Alabama has tentatively moved its March 31 runoffs to July 14. I use the word tentatively because that date could change as well.

County commissions and city councils have set certain dates to reopen, but we're really not sure if those dates will hold true.

I attended a special meeting of the Jay Town Council Tuesday night where the body voted to suspend utility cutoffs and late fees. The council said through April and on more than one occasion either the mayor or council member said the action was 'temporary'.

What we know today may not be true tomorrow and what we know tomorrow may not be true the next day. I tip my hat to our area local officials for taking hard and necessary steps to maintain services and keep the community safe from the virus.

I quoted Escambia County (Ala.) Commission Clerk-Administrator Tony Sanks last week when he told the commission “It's not time to panic, it's time to make smart decisions”. He said it best last week and those words still ring true this week.

With most all the emphasis now being placed on the coronavirus and what we should do and not to do to protect ourselves and our neighbors, the 2020 census has taken a little bit of a back seat.

The day may come that the federal government postpones the census. That hasn't happened yet and we all need to proceed as if it will stay on track.

I talked with Flomaton Mayor Dewey Bondurant Jr., and Century Mayor Henry Hawkins this week about the census. They told me what all mayors would have told me – the census is very, very important.

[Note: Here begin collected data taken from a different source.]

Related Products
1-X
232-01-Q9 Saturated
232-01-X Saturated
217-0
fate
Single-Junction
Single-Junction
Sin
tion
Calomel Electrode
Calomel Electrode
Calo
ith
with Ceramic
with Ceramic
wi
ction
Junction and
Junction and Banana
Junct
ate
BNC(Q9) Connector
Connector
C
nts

By now, most people have been mailed a census form to fill out. But I learned that residents who collect their mail at a post office box are not getting a form. They are being mailed to physical addresses only. I fall into that category since I don't get mail at home and have to go to the post office.

Whether you receive a paper form or not, you can still take the census online at

Mayor Hawkins said that if somebody doesn't have a form, he will get them one. He also said he would open the doors at Century Town Hall for people needing to be counted online.

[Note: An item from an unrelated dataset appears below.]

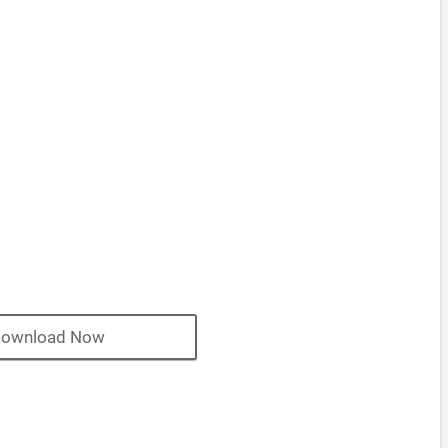
ownload Now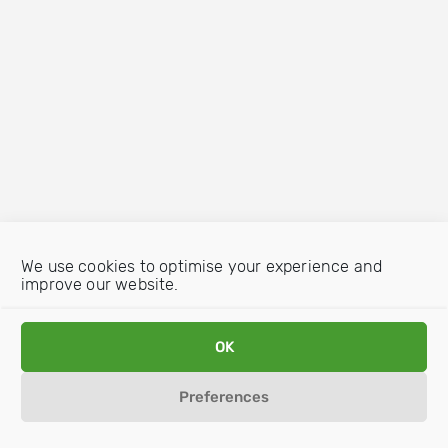
We use cookies to optimise your experience and
improve our website.
OK
Preferences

So, why is the census important? Population numbers are the engine that drives government dollars, that's why.

While it's important that states like Alabama and Florida at least keep the same number of members in the U.S. House of Representatives, and hopefully not lose one by losing population. The rubber meets the road in grant money for our local communities.

States, counties and municipalities depend on federal Community Development Block Grants to take care of many of our basic services.

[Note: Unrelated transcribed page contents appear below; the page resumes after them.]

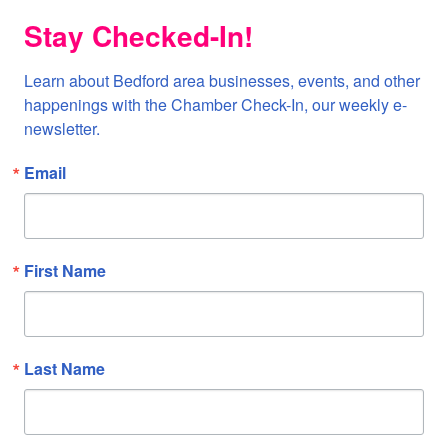
Stay Checked-In!
Learn about Bedford area businesses, events, and other 
happenings with the Chamber Check-In, our weekly e-
newsletter.
Email
First Name
Last Name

Federal money for schools, depend on numbers; federal money for roads and bridges depend on population numbers; money to repair sewer systems and water systems depend on those numbers as well.

Not being counted takes dollars out of your community.

As we continue to tread through COVID-19 we hear one common theme about staying away from crowds to prevent us from not only catching the virus, but passing it on to our neighbors or loved ones.

The same could be said about the census. You not only have an obligation to yourself, but you have an obligation to your neighbors to be counted. Those numbers will dictate the future of states, counties and municipalities for the next 10 years.

I encourage everyone to be counted in the 2020 census. Hopefully the virus will be in our rearview mirror in a few weeks. The census numbers will also be in our rearview mirror for the next decade.